Of course, there will be situations where excursions are not always “bad” behaviours but are crucially dependant upon the context (e.g., overtaking vs. driver sleep onset.) Thus, in order to take a holistic approach to understanding driver performance, we have to consider the driver and the vehicle in the specific context of concern.
The Predictability of Crashes
There is, of course, the problem of using crashes as a criterion, as they are highly unusual, nonlinear events that result from a sequence of linked precursors. In particular, crashes are not mere outliers drawn from distributions of normal driving. Further, some (if not many) crashes that can be traced back to human-error are unavoidable because of the restricted space and time available for driver response.
This has two implications: we cannot observe the phenomenon in real-time, which therefore means that we cannot accurately replicate the situation for further examination.

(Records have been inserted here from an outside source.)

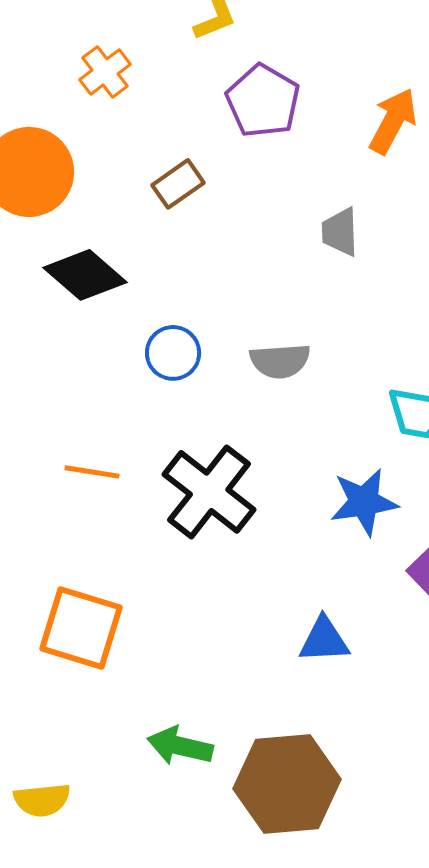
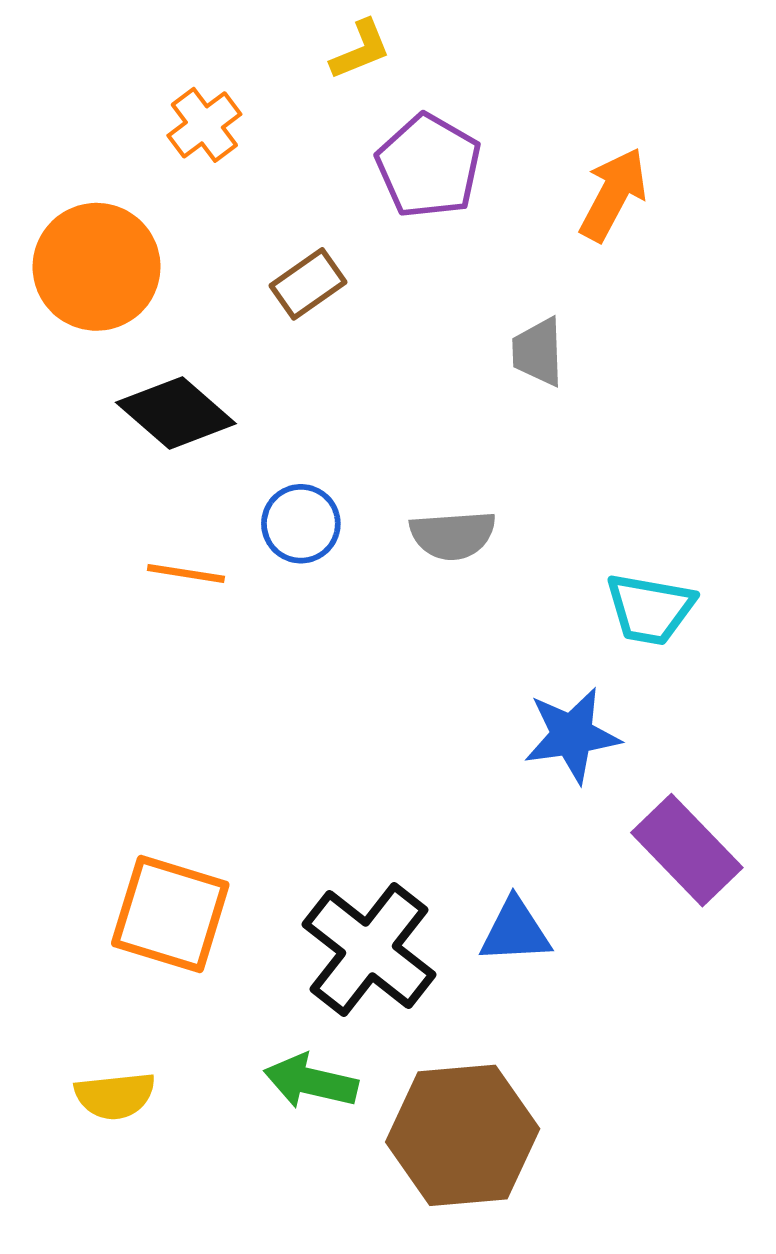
orange line: (92, 472) -> (186, 573), moved
black cross: (209, 492) -> (369, 950), moved
yellow semicircle: (42, 800) -> (115, 1096), moved

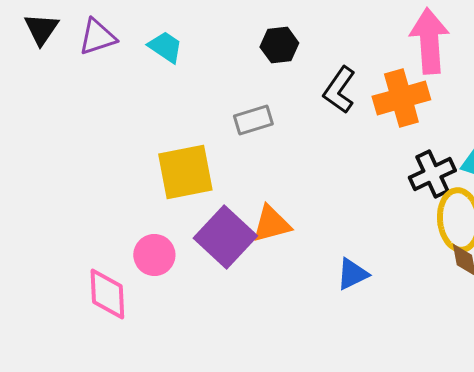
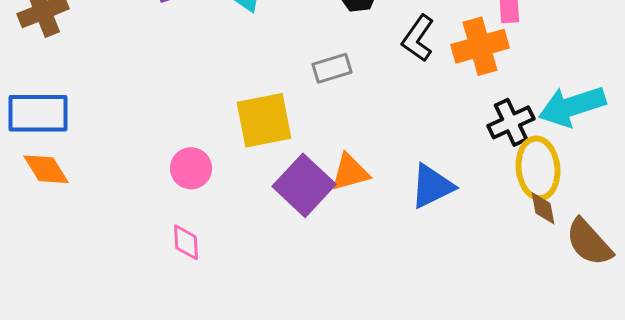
pink circle: (154, 255) -> (191, 168), moved
blue triangle: (352, 274) -> (432, 186), moved, size x1.4
pink diamond: (107, 294) -> (186, 242), size x0.7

So when we look for patterns in performance and behaviour to predict crashes, we cannot put them against a backdrop of normal driving, which sheds some light on the complexity involved in the analysis of the behaviour crashes.
In summary, the reasons why we cannot accurately account for crash-related driver performances revolve around three points:
1 Our inability to model and understand our own behaviour,
2 Our techniques for assessing driver performance are incongruent with the driving context, and
3 Crashes are almost impossible to predict with any real accuracy.
The central theme to these reasons is simple. The only way we will get a real grasp of driver behaviour and how it influences performance is when we gain a deeper and more detailed understanding of the driver context and when we understand more about contextual interactions.